▸ Material for this task

....................

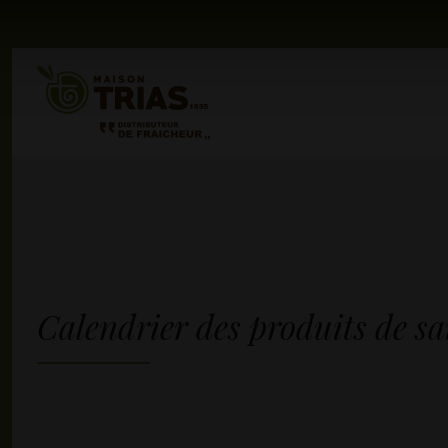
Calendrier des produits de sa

....................

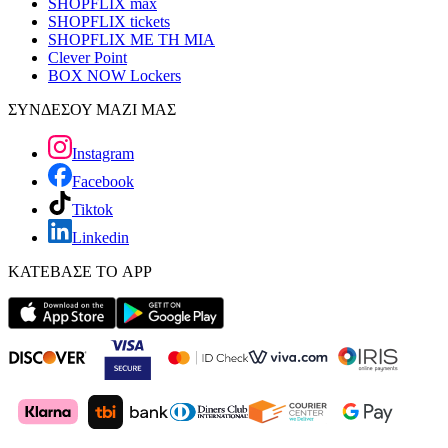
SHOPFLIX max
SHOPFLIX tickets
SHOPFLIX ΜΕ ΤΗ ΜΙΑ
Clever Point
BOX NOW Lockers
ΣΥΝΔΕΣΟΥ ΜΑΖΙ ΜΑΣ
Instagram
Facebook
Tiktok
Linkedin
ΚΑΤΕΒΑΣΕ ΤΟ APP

....................

▸ What to work on
Scan the entries above for the string "SHOPFLIX" and copy each line containing it.

▸ Completed task
SHOPFLIX max
SHOPFLIX tickets
SHOPFLIX ΜΕ ΤΗ ΜΙΑ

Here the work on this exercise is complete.